Using the default config lets me download redgifs from [deleted] users, but imgur still doesn't work.

Here is an imgur example.

cheese529 commented 1 year ago

Not to my knowledge. My full config looks like this:

alright that is very strange indeed.

Using the default config lets me download redgifs from [deleted] users, but imgur still doesn't work.

What's the difference between both configs that you think is causing this behavior?

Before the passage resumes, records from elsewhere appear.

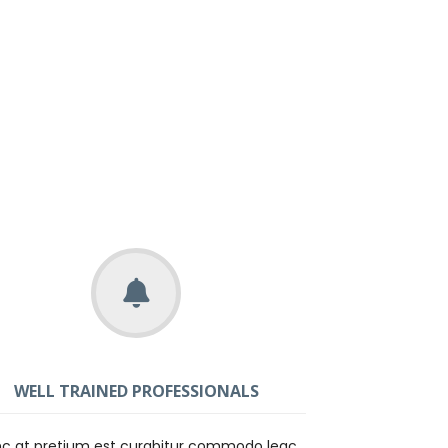
WELL TRAINED PROFESSIONALS
c at pretium est curabitur commodo leac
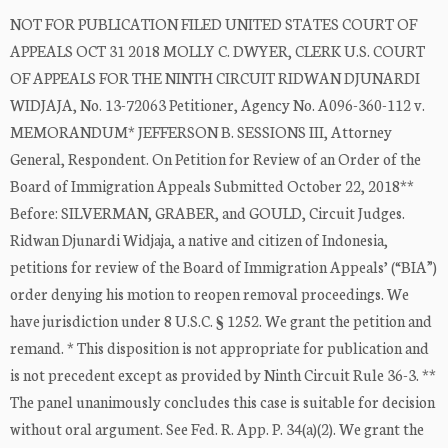
NOT FOR PUBLICATION FILED UNITED STATES COURT OF
APPEALS OCT 31 2018 MOLLY C. DWYER, CLERK U.S. COURT
OF APPEALS FOR THE NINTH CIRCUIT RIDWAN DJUNARDI
WIDJAJA, No. 13-72063 Petitioner, Agency No. A096-360-112 v.
MEMORANDUM* JEFFERSON B. SESSIONS III, Attorney
General, Respondent. On Petition for Review of an Order of the
Board of Immigration Appeals Submitted October 22, 2018**
Before: SILVERMAN, GRABER, and GOULD, Circuit Judges.
Ridwan Djunardi Widjaja, a native and citizen of Indonesia,
petitions for review of the Board of Immigration Appeals’ (“BIA”)
order denying his motion to reopen removal proceedings. We
have jurisdiction under 8 U.S.C. § 1252. We grant the petition and
remand. * This disposition is not appropriate for publication and
is not precedent except as provided by Ninth Circuit Rule 36-3. **
The panel unanimously concludes this case is suitable for decision
without oral argument. See Fed. R. App. P. 34(a)(2). We grant the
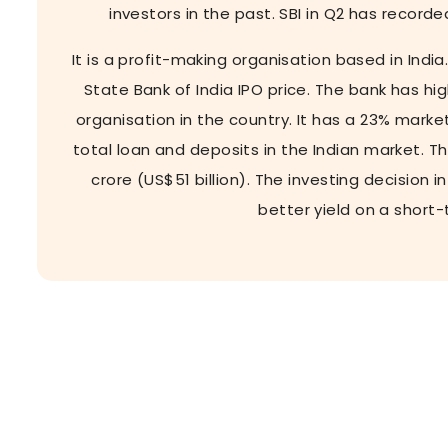
investors in the past. SBI in Q2 has recorde
It is a profit-making organisation based in India
State Bank of India IPO price. The bank has h
organisation in the country. It has a 23% marke
total loan and deposits in the Indian market. T
crore (US$51 billion). The investing decision 
better yield on a short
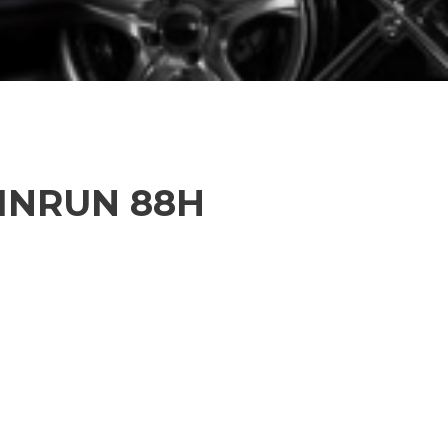
WINRUN 88H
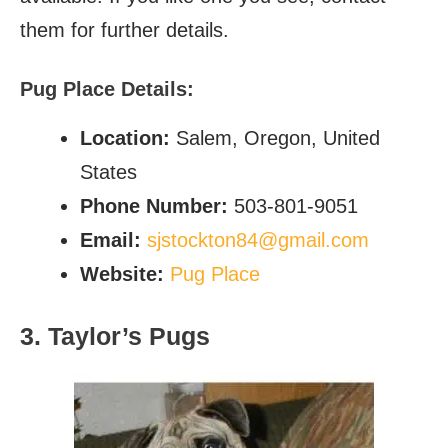
them for further details.
Pug Place Details:
Location:
Salem, Oregon, United
States
Phone Number:
503-801-9051
Email:
sjstockton84@gmail.com
Website:
Pug Place
3. Taylor’s Pugs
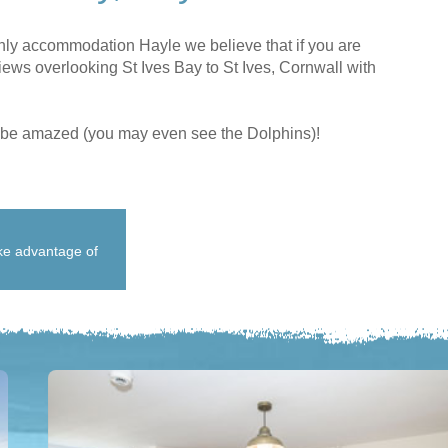
nly accommodation Hayle we believe that if you are
ews overlooking St Ives Bay to St Ives, Cornwall with
LL be amazed (you may even see the Dolphins)!
ake advantage of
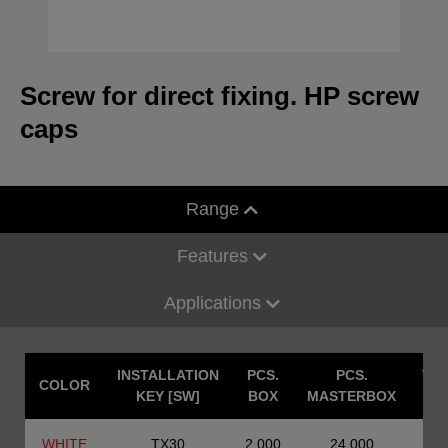
Screw for direct fixing. HP screw
caps
Range
Features
Applications
INSTALLATION
PCS.
PCS.
TE
COLOR
KEY [SW]
BOX
MASTERBOX
WHITE
TX30
2.000
24.000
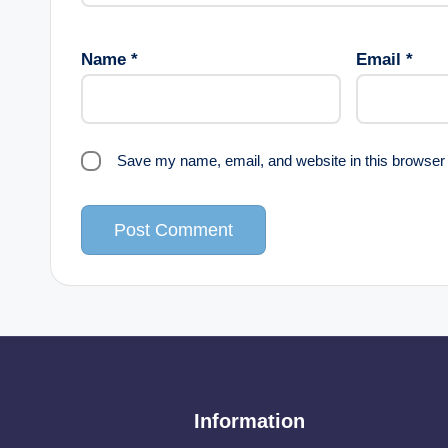
Name
*
Email
*
Save my name, email, and website in this browser 
Information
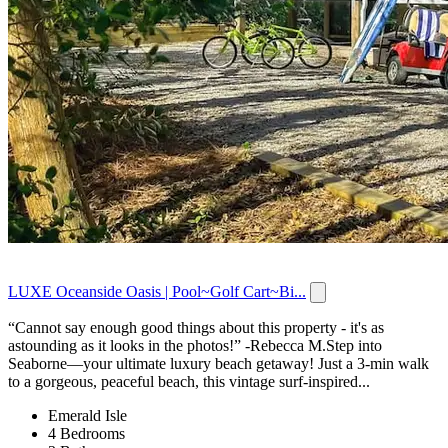
LUXE Oceanside Oasis | Pool~Golf Cart~Bi...
“Cannot say enough good things about this property - it's as
astounding as it looks in the photos!” -Rebecca M.Step into
Seaborne—your ultimate luxury beach getaway! Just a 3-min walk
to a gorgeous, peaceful beach, this vintage surf-inspired...
Emerald Isle
4 Bedrooms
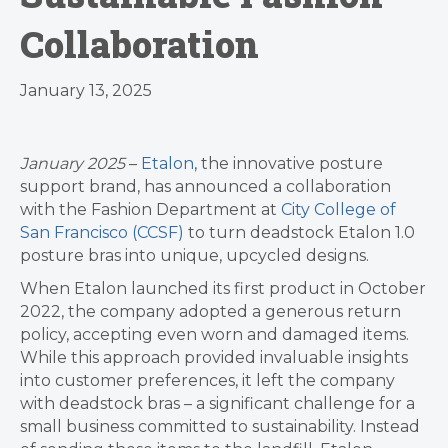
Collaboration
January 13, 2025
January 2025
–
Etalon
, the innovative posture
support brand, has announced a collaboration
with the Fashion Department at
City College of
San Francisco (CCSF)
to turn deadstock Etalon 1.0
posture bras into unique, upcycled designs.
When Etalon launched its first product in October
2022, the company adopted a generous return
policy, accepting even worn and damaged items.
While this approach provided invaluable insights
into customer preferences, it left the company
with deadstock bras – a significant challenge for a
small business committed to sustainability. Instead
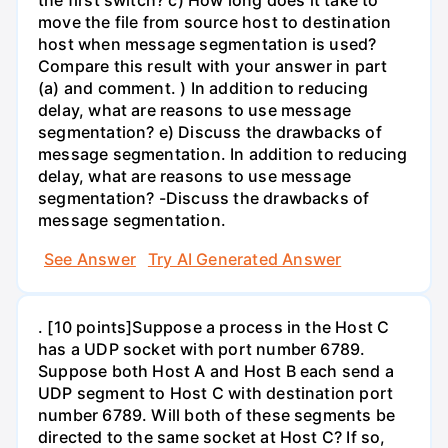
move the file from source host to destination
host when message segmentation is used?
Compare this result with your answer in part
(a) and comment. ) In addition to reducing
delay, what are reasons to use message
segmentation? e) Discuss the drawbacks of
message segmentation. In addition to reducing
delay, what are reasons to use message
segmentation? -Discuss the drawbacks of
message segmentation.
See Answer
Try AI Generated Answer
. [10 points]Suppose a process in the Host C
has a UDP socket with port number 6789.
Suppose both Host A and Host B each send a
UDP segment to Host C with destination port
number 6789. Will both of these segments be
directed to the same socket at Host C? If so,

You can use notepad++ to compare both simultaneously

error1852 commented 1 year ago

It could be because I didn't have an extractor for ytdl, but that still doesn't explain why imgur won't play ball.

xion2 commented 1 year ago

That imgur example you gave doesn't work with any of my configs either. No clue why.

cheese529 commented 1 year ago

Here is an imgur example.

this photo is hosted on reddit, not imgur. if you open the link it takes you to reddit CDN

error1852 commented 1 year ago

What? The image is hosted on imgur.

Hrxn commented 1 year ago

Yes, it's hosted on Imgur. Guys please make sure that we're actually on the same page here, otherwise it's pointless to even try to reproduce anything..

error1852 commented 1 year ago

After manually testing a number of imgur links with [deleted] authors, it seems like only some of them refuse to work.

Weirdly enough, downloading them straight from imgur works just fine.

mikf commented 1 year ago

The Reddit API response for this thread does not include any external links, meaning gallery-dl does not and cannot see any imgur URL and therefore does not try to download it.

I have no idea why the API behaves like this and how to "fix" it. Logging in / Using a private OAuth access token doesn't help.

error1852 commented 1 year ago

@mikf I'm guessing there's nothing to be done on my end, so I'm closing the issue.